→ **Exercise brief**
May I have the line containing "DEAF CONGRESSIONAL DISTRICT" and every line after it through the end of the data, repeated exactly and with no other lines?

Collection entries
────────

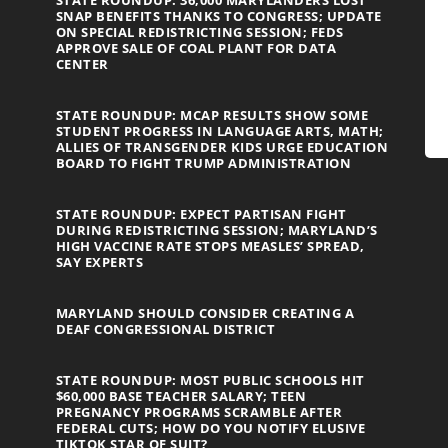
STATE ROUNDUP: 36,000 MARYLANDERS LOST
SNAP BENEFITS THANKS TO CONGRESS; UPDATE
ON SPECIAL REDISTRICTING SESSION; FEDS
APPROVE SALE OF COAL PLANT FOR DATA
CENTER
STATE ROUNDUP: MCAP RESULTS SHOW SOME
STUDENT PROGRESS IN LANGUAGE ARTS, MATH;
ALLIES OF TRANSGENDER KIDS URGE EDUCATION
BOARD TO FIGHT TRUMP ADMINISTRATION
STATE ROUNDUP: EXPECT PARTISAN FIGHT
DURING REDISTRICTING SESSION; MARYLAND’S
HIGH VACCINE RATE STOPS MEASLES’ SPREAD,
SAY EXPERTS
MARYLAND SHOULD CONSIDER CREATING A
DEAF CONGRESSIONAL DISTRICT
STATE ROUNDUP: MOST PUBLIC SCHOOLS HIT
$60,000 BASE TEACHER SALARY; TEEN
PREGNANCY PROGRAMS SCRAMBLE AFTER
FEDERAL CUTS; HOW DO YOU NOTIFY ELUSIVE
TIKTOK STAR OF SUIT?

────────

→ **Response to the task**
DEAF CONGRESSIONAL DISTRICT
STATE ROUNDUP: MOST PUBLIC SCHOOLS HIT
$60,000 BASE TEACHER SALARY; TEEN
PREGNANCY PROGRAMS SCRAMBLE AFTER
FEDERAL CUTS; HOW DO YOU NOTIFY ELUSIVE
TIKTOK STAR OF SUIT?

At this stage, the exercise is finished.